# Aim of the exercise
Over all lines in the data below, count those holding "tornado" and give only the result.

START Given data

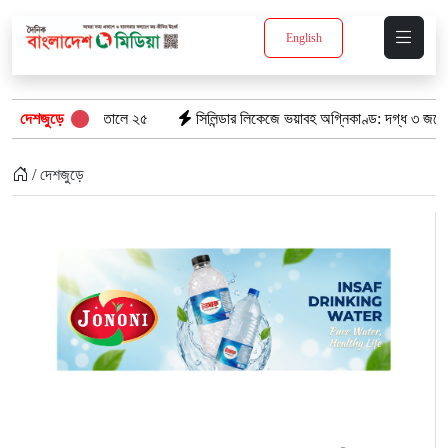
English
াতালে ২৫
দেশজুড়ে
সিলিন্ডার লিকেজে ভয়াবহ অগ্নিকাণ্ড: দগ্ধ ৩ জনের অবস্থা আশঙ্কাজ
/ দেশজুড়ে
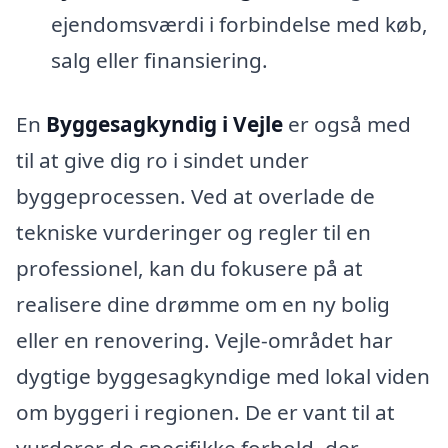
ejendomsværdi i forbindelse med køb,
salg eller finansiering.
En
Byggesagkyndig i Vejle
er også med
til at give dig ro i sindet under
byggeprocessen. Ved at overlade de
tekniske vurderinger og regler til en
professionel, kan du fokusere på at
realisere dine drømme om en ny bolig
eller en renovering. Vejle-området har
dygtige byggesagkyndige med lokal viden
om byggeri i regionen. De er vant til at
vurderer de specifikke forhold, der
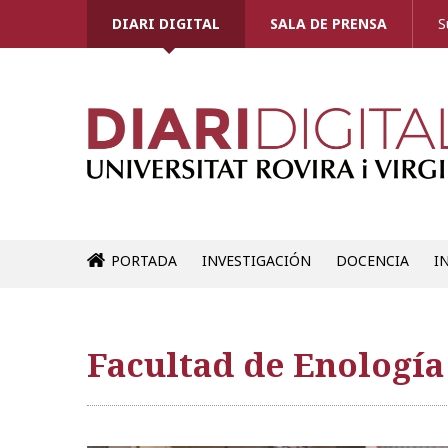
DIARI DIGITAL
SALA DE PRENSA
S
PORTADA
INVESTIGACIÓN
DOCENCIA
I
Facultad de Enología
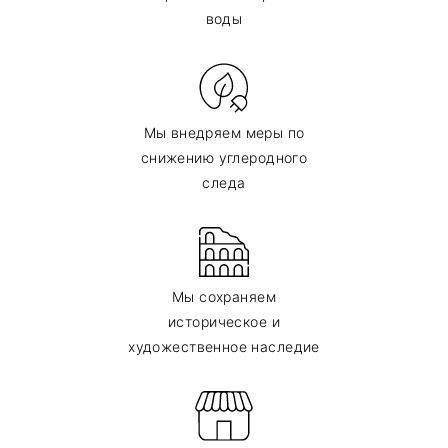
воды
Мы внедряем меры по
снижению углеродного
следа
Мы сохраняем
историческое и
художественное наследие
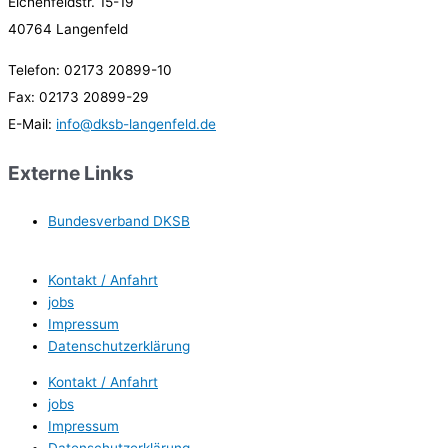
Eichenfeldstr. 15-19
40764 Langenfeld
Telefon: 02173 20899-10
Fax: 02173 20899-29
E-Mail:
info@dksb-langenfeld.de
Externe Links
Bundesverband DKSB
Kontakt / Anfahrt
jobs
Impressum
Datenschutzerklärung
Kontakt / Anfahrt
jobs
Impressum
Datenschutzerklärung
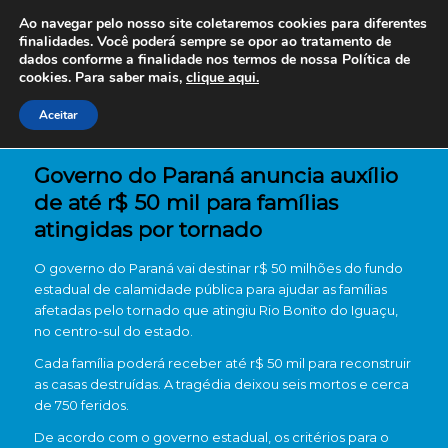
Ao navegar pelo nosso site coletaremos cookies para diferentes
finalidades. Você poderá sempre se opor ao tratamento de
dados conforme a finalidade nos termos de nossa
Política de
cookies. Para saber mais,
clique aqui.
Aceitar
Governo do Paraná anuncia auxílio
de até r$ 50 mil para famílias
atingidas por tornado
O governo do Paraná vai destinar r$ 50 milhões do fundo
estadual de calamidade pública para ajudar as famílias
afetadas pelo tornado que atingiu Rio Bonito do Iguaçu,
no centro-sul do estado.
Cada família poderá receber até r$ 50 mil para reconstruir
as casas destruídas. A tragédia deixou seis mortos e cerca
de 750 feridos.
De acordo com o governo estadual, os critérios para o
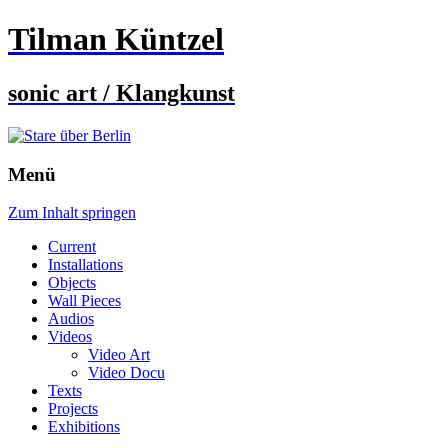
Tilman Küntzel
sonic art / Klangkunst
Menü
Zum Inhalt springen
Current
Installations
Objects
Wall Pieces
Audios
Videos
Video Art
Video Docu
Texts
Projects
Exhibitions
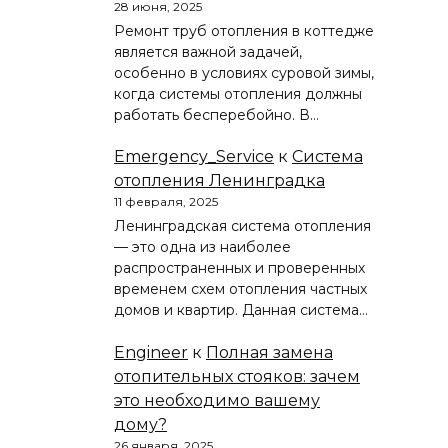
28 июня, 2025
Ремонт труб отопления в коттедже
является важной задачей,
особенно в условиях суровой зимы,
когда системы отопления должны
работать бесперебойно. В…
Emergency_Service
к
Система
отопления Ленинградка
11 февраля, 2025
Ленинградская система отопления
— это одна из наиболее
распространенных и проверенных
временем схем отопления частных
домов и квартир. Данная система…
Engineer
к
Полная замена
отопительных стояков: зачем
это необходимо вашему
дому?
26 января, 2025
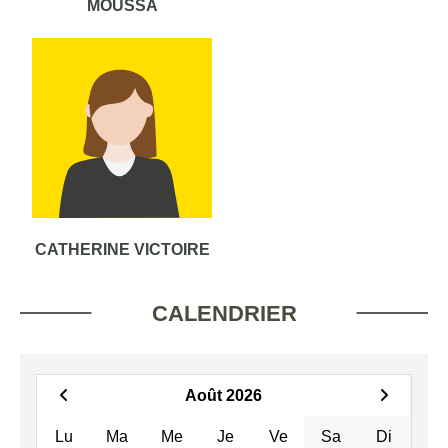
MOUSSA
CATHERINE VICTOIRE
CALENDRIER
Août 2026
Lu
Ma
Me
Je
Ve
Sa
Di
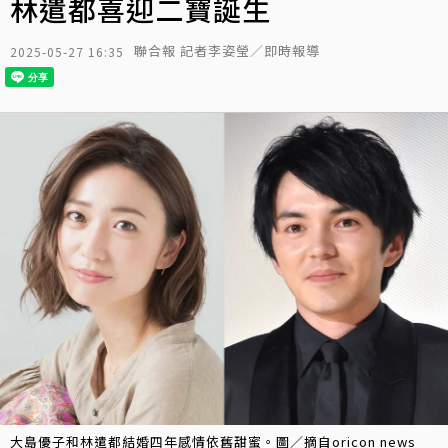
林遣都喜迎二寶誕生
聯合報 記者李姿瑩／即時報導
2025-05-27 16:35
大島優子和林遣都結婚四年感情依舊甜蜜。圖／摘自oricon news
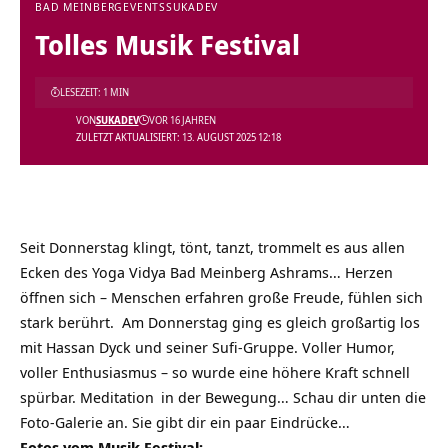
BAD MEINBERG
EVENTS
SUKADEV
Tolles Musik Festival
LESEZEIT: 1 MIN
VON
SUKADEV
VOR 16 JAHREN
ZULETZT AKTUALISIERT: 13. AUGUST 2025 12:18
Seit Donnerstag klingt, tönt, tanzt, trommelt es aus allen
Ecken des Yoga Vidya Bad Meinberg Ashrams… Herzen
öffnen sich – Menschen erfahren große Freude, fühlen sich
stark berührt. Am Donnerstag ging es gleich großartig los
mit Hassan Dyck und seiner Sufi-Gruppe. Voller Humor,
voller Enthusiasmus – so wurde eine höhere Kraft schnell
spürbar.
Meditation
in der Bewegung… Schau dir unten die
Foto-Galerie an. Sie gibt dir ein paar Eindrücke…
Fotos vom Musik Festival:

END Given data

# Your response
2